- The first-ever Walmart store opened its doors for the first time in the summer of 1962.
- But Walmart founder Sam Walton was no retail newbie when he launched his now-ubiquitous chain.
- Business Insider spoke to Alan Dranow, the senior director of the Walmart Heritage Group, about the retail giant’s early days.
- Visit Business Insider’s homepage for more stories.
Before it took over the world of retail, Walmart was just a discount store in Rogers, Arkansas.
Business Insider spoke to Alan Dranow, the senior director of the Walmart Heritage Group, about the chain’s beginnings. The Walmart Heritage Group runs the company’s official museum.
According to Dranow, Walmart wasn’t “an overnight success,” and its appeal wasn’t immediately apparent to shoppers and retail rivals.
Take a look back in time at Walmart’s early history:
The first-ever Walmart store opened up on July 2, 1962 in Rogers, Arkansas.
But it was far from Sam Walton’s first retail rodeo. Dranow noted that Walton had operated a number of Ben Franklin stores in the region since 1945.
When Walton lost the lease on Ben Franklin, he decided to open Walton’s Five and Dime in 1950. The location now houses the Walmart Museum.
A little over a decade later, Walton decided to open the first Walmart, a chain with a central focus on discount.
“Lowering the cost of living was always top of mind for Sam,” Dranow said.
“It was a very different way of serving customers and shopping,” Dranow said, adding that customers didn’t know what to make of the new store at first …
… but, unsurprisingly, they warmed up to the low prices. “From day one, the customer was always number one,” Dranow said.
Walton himself took a hands-on approach within this early crop of stores. “He was there making sure the customers were greeted right and the merchandise was out on display,” Dranow said.
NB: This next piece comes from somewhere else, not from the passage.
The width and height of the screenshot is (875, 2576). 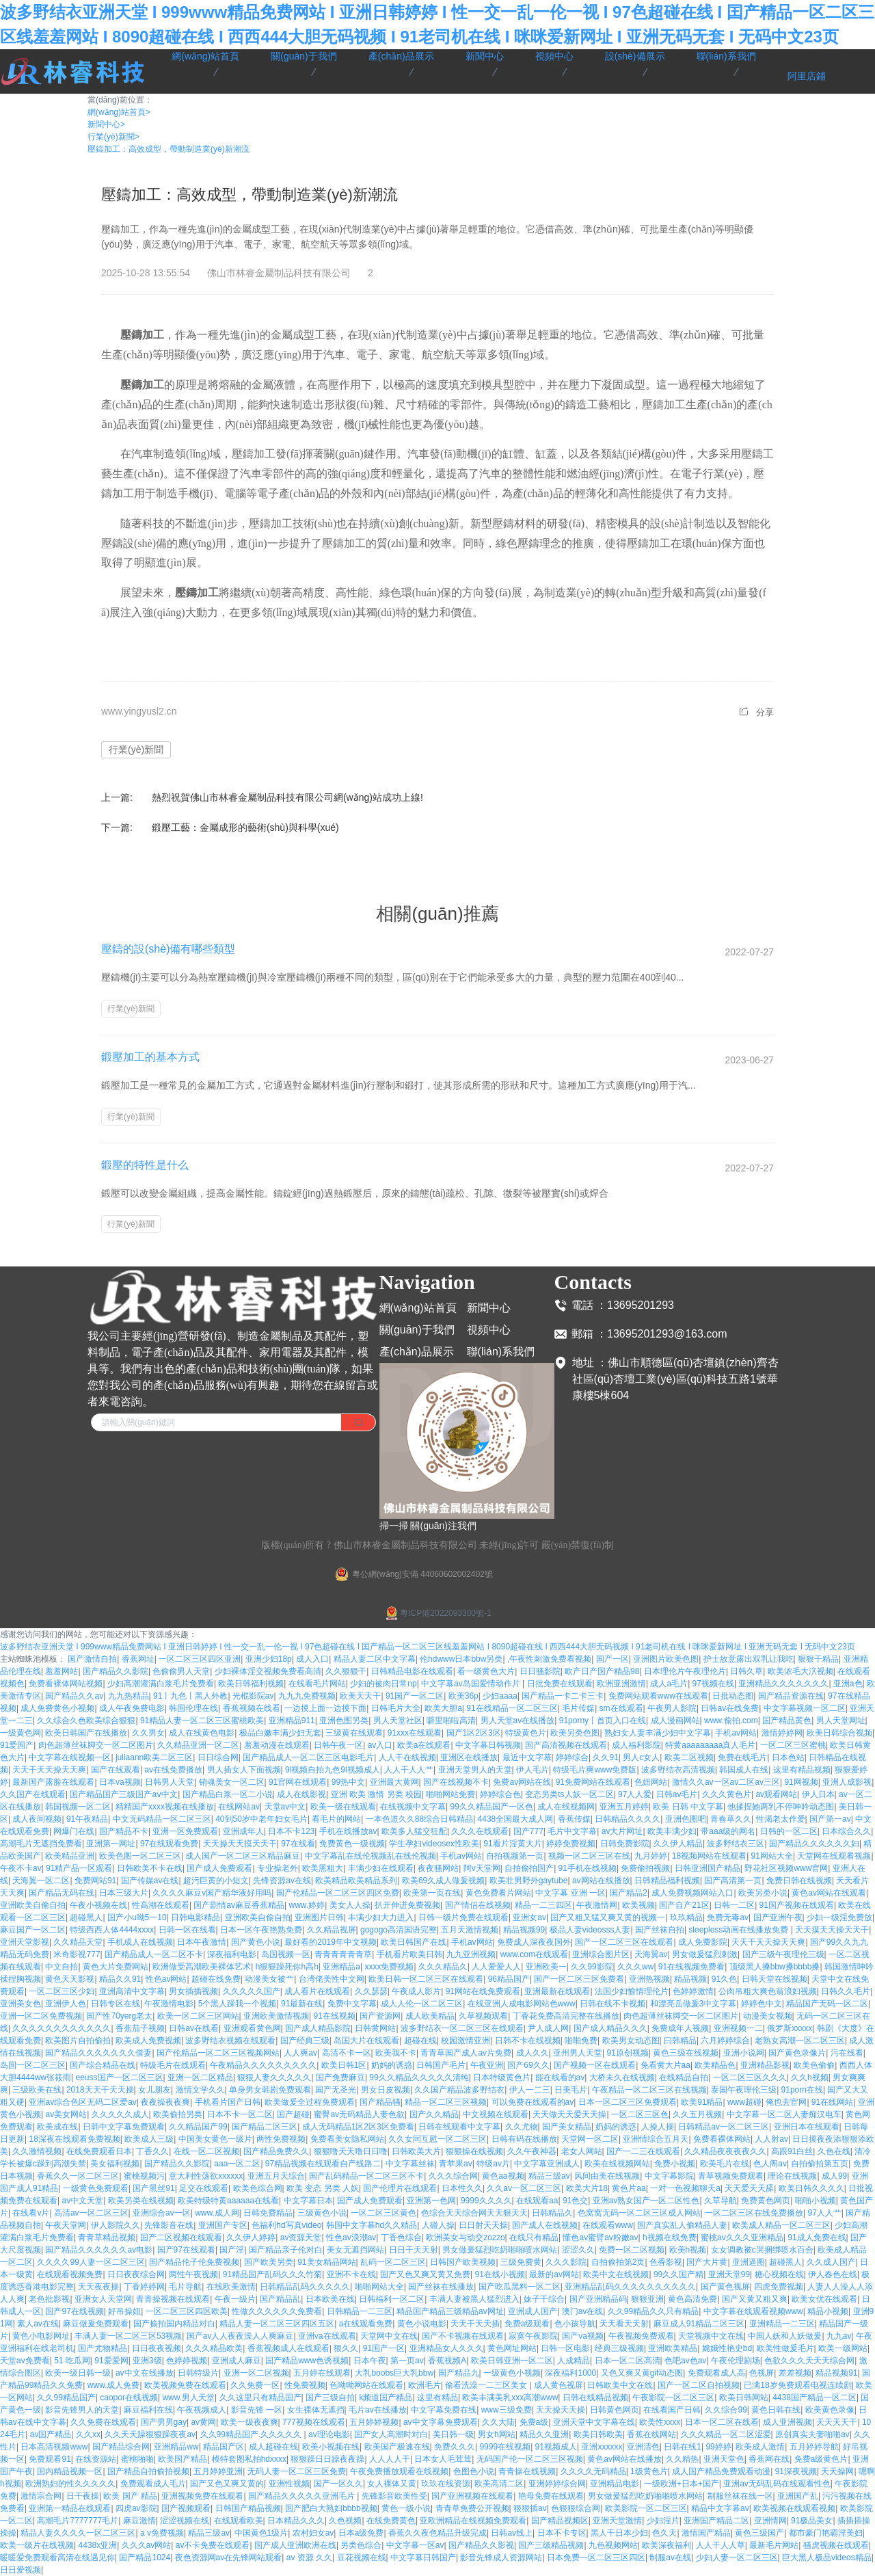 I want to click on 亚洲一区二区免费视频, so click(x=41, y=2016).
“He was very hands-on in that respect because he wanted to make sure that everyone else in the store followed his example,” Dranow said. “He didn’t just sit back, fold his arms, and say, ‘You do this, you do that.'”
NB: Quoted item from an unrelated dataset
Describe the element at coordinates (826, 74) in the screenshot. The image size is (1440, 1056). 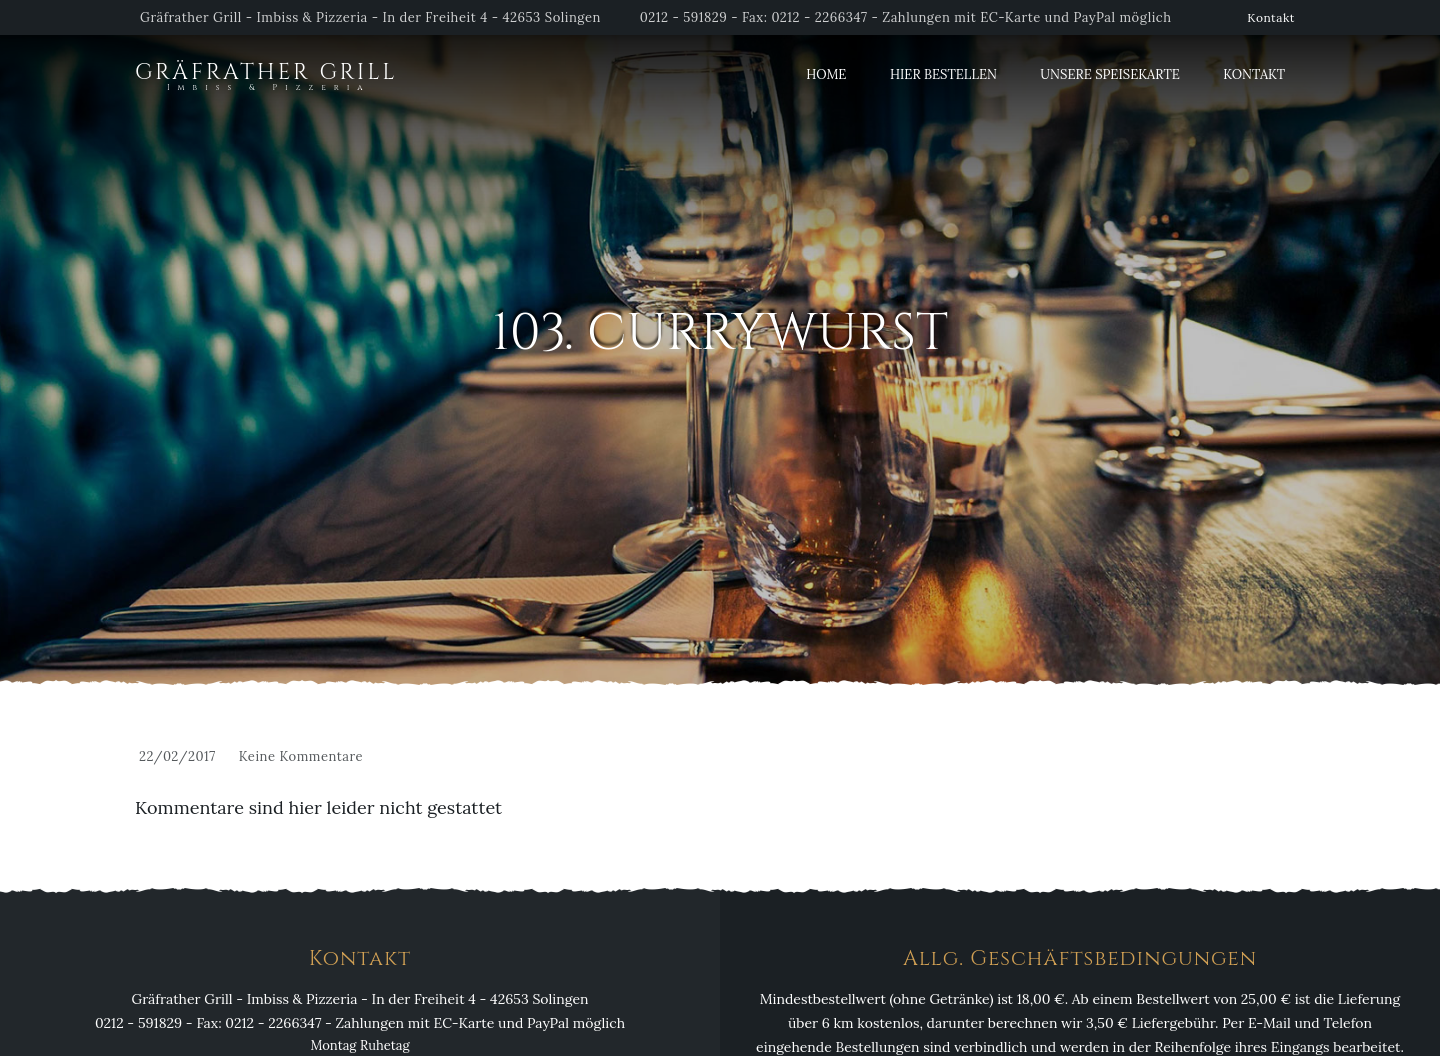 I see `Home` at that location.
“He set an example for Walmart associates, and the customers saw that too,” Dranow said.
Dranow said that Walton strived to encourage early Walmart leadership to live “frugal” lives, and he even continued to drive around in his 1979 Ford F-150 custom truck with his hunting dog Old Roy even as Walmart began to expand.
But not everyone was impressed with Walton’s new crop of stores. Dranow related the story of Arkansas retail executive David Glass. Glass attended one of the chain’s first store opening events, which featured a heap of watermelons and donkey rides for the kids.
“It was 110 degrees and the watermelons started to pop,” Dranow said. “All this watermelon juice was running through the parking lot and was mixed with, well — as David said, donkeys do what donkeys do. People were tracking it into the store and it was a real mess.”
Glass has said that it was one of the worst store openings he’d ever seen. A few decades later, he’d succeed Walton as the CEO of Walmart.
Source: The Walmart Digital Museum
Eventually, Walmart outgrew its first store. It moved twice, eventually settling on a supercenter-sized building nearby.
The last location was just down the road, so close that the company didn’t even hire movers. “Just the image of associates pushing shopping carts across the street to get the merchandise over there is pretty comical,” Dranow said.
As for the world’s first Walmart, the original building now houses a hardware shop.